The trial was designed to test the safety, and not the effectiveness, of the drug. But the researchers noted that it seemed to have a remarkable result in one of the study participants with Ewing's sarcoma, a cancer of children and young adults that Yee in Minnesota had long ago identified as feeding heavily off IGF-1.

"We have a patient, a young woman in her 20s, who really has had honestly one of the best responses I've seen in 20 years," says Razelle Kurzrock of the University of Texas M.D. Anderson Cancer Center in Houston. "When you see something like that in cancer, you've usually hit the molecular target."

Within 6 weeks, the woman's tumor melted away. The results were promising enough that Roche plans to test more patients.

The antibody-based drug that appears to be the farthest along in testing comes from Pfizer Inc., which has moved beyond safety studies into tests that gauge its effectiveness on cancer. Last summer, during a meeting of the American Society of Clinical Oncology, company researchers described results of a trial involving 70 patients with advanced lung cancer. About 46 percent of patients who received the drug in combination with standard chemotherapy improved, compared with 32 percent of those who did not get the anti-IGF-1 drug. Twenty percent of the patients getting the treatment experienced a jump in blood-glucose levels, implying some interaction with insulin. Later this year, the company hopes to report the effects of treatment on patient survival.

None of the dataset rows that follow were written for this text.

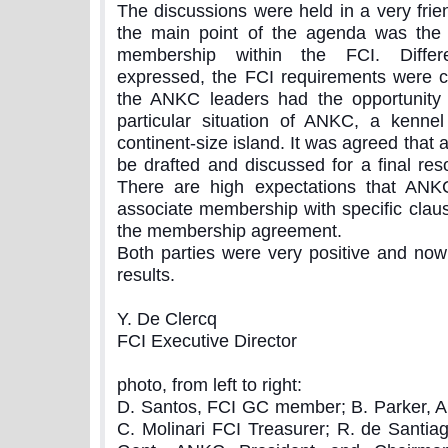
The discussions were held in a very fri
the main point of the agenda was the
membership within the FCI. Differ
expressed, the FCI requirements were c
the ANKC leaders had the opportunity
particular situation of ANKC, a kennel
continent-size island. It was agreed that 
be drafted and discussed for a final res
There are high expectations that ANKC 
associate membership with specific claus
the membership agreement.
Both parties were very positive and no
results.
Y. De Clercq
FCI Executive Director
photo, from left to right:
D. Santos, FCI GC member; B. Parker, A
C. Molinari FCI Treasurer; R. de Santiag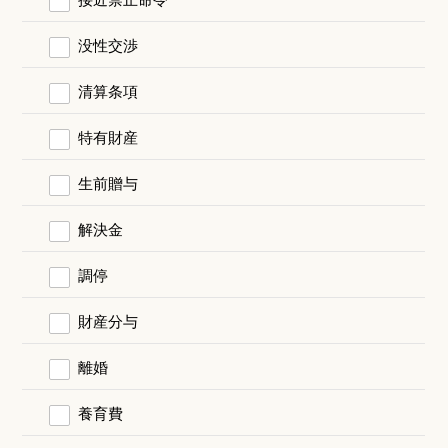
没性交渉
清算条項
特有財産
生前贈与
解決金
調停
財産分与
離婚
養育費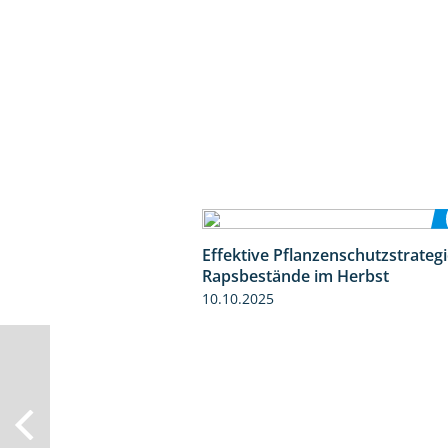
Effektive Pflanzenschutzstrategi
Rapsbestände im Herbst
10.10.2025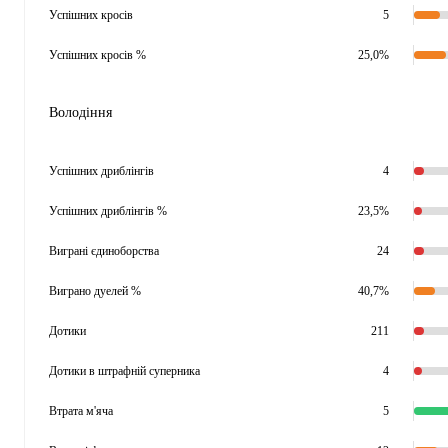
Успішних кросів
5
Успішних кросів %
25,0%
Володіння
Успішних дриблінгів
4
Успішних дриблінгів %
23,5%
Виграні єдиноборства
24
Виграно дуелей %
40,7%
Дотики
211
Дотики в штрафній суперника
4
Втрата м'яча
5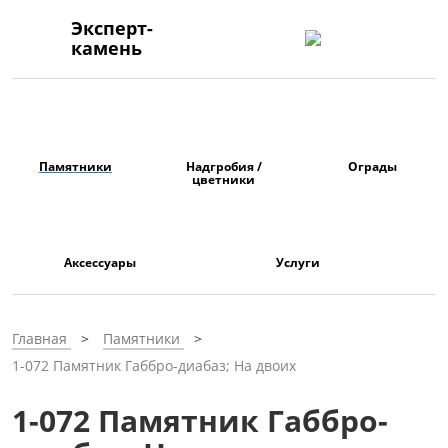
Эксперт-
камень
Памятники
Надгробия /
Ограды
цветники
Аксессуары
Услуги
Главная
Памятники
1-072 Памятник Габбро-диабаз; На двоих
1-072 Памятник Габбро-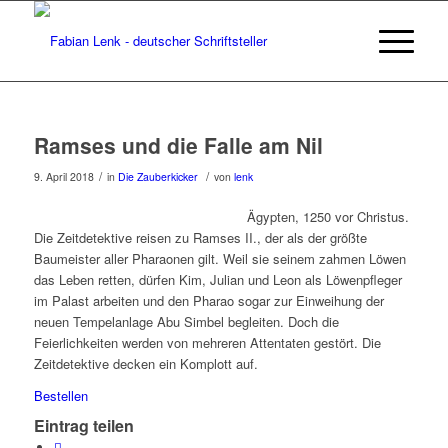
Ramses und die Falle am Nil
/
/
9. April 2018
in
Die Zauberkicker
von
lenk
Ägypten, 1250 vor Christus.
Die Zeitdetektive reisen zu Ramses II., der als der größte
Baumeister aller Pharaonen gilt. Weil sie seinem zahmen Löwen
das Leben retten, dürfen Kim, Julian und Leon als Löwenpfleger
im Palast arbeiten und den Pharao sogar zur Einweihung der
neuen Tempelanlage Abu Simbel begleiten. Doch die
Feierlichkeiten werden von mehreren Attentaten gestört. Die
Zeitdetektive decken ein Komplott auf.
Bestellen
Eintrag teilen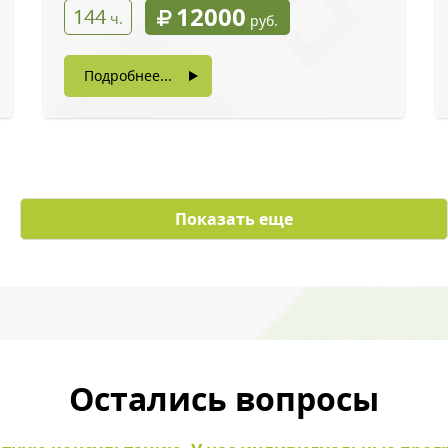
12000
144
ч.
руб.
Подробнее...
с картинки
*
Показать еще
ы даете согласие на обработку своих персональных данных
Остались вопросы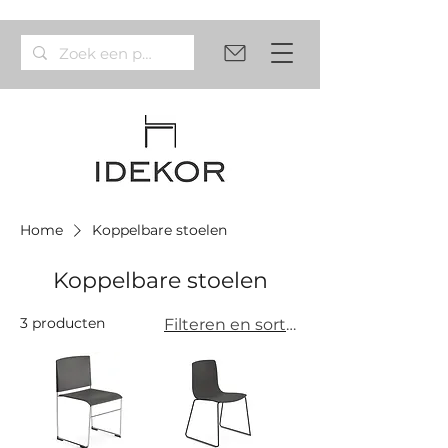
Home
Koppelbare stoelen
Koppelbare stoelen
3 producten
Filteren en sorteren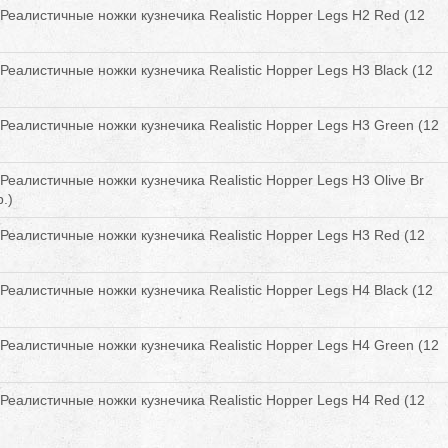
Реалистичные ножки кузнечика Realistic Hopper Legs H2 Red (12
Реалистичные ножки кузнечика Realistic Hopper Legs H3 Black (12
Реалистичные ножки кузнечика Realistic Hopper Legs H3 Green (12
Реалистичные ножки кузнечика Realistic Hopper Legs H3 Olive Br
.)
Реалистичные ножки кузнечика Realistic Hopper Legs H3 Red (12
Реалистичные ножки кузнечика Realistic Hopper Legs H4 Black (12
Реалистичные ножки кузнечика Realistic Hopper Legs H4 Green (12
Реалистичные ножки кузнечика Realistic Hopper Legs H4 Red (12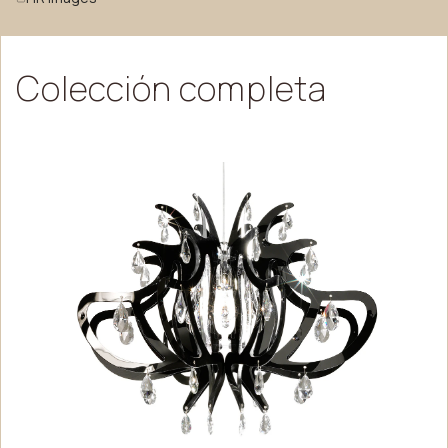
Colección
completa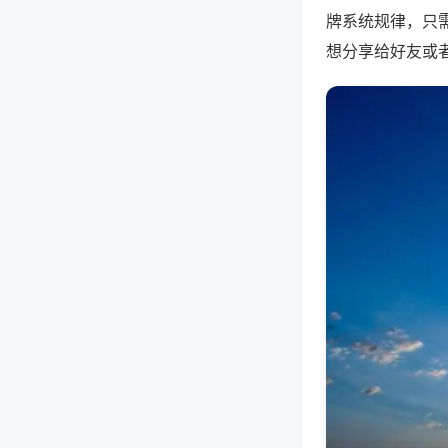
牌系统规律，只
想分享给好友或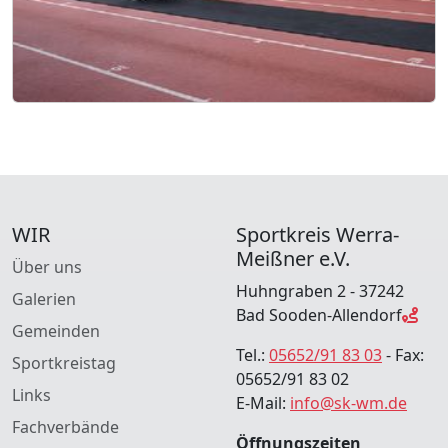
WIR
Sportkreis Werra-
Meißner e.V.
Über uns
Huhngraben 2 - 37242
Galerien
Bad Sooden-Allendorf
Gemeinden
Tel.:
05652/91 83 03
- Fax:
Sportkreistag
05652/91 83 02
Links
E-Mail:
info@sk-wm.de
Fachverbände
Öffnungszeiten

Other companies are also working on antitumor antibodies or on smaller molecules that will block the IGF-1 receptor. In the end, researchers say, the drugs may have a role in combination with standard treatments, and trials will probably also find that some tumors are more dependent than others on IGF-1.

"It's not realistic to think that any one target is going to hit all of them," says Kurzrock. Still, she says, "I would say this is going to be a good molecule." If so, a line of research almost lost to the past could one day benefit cancer patients of the future.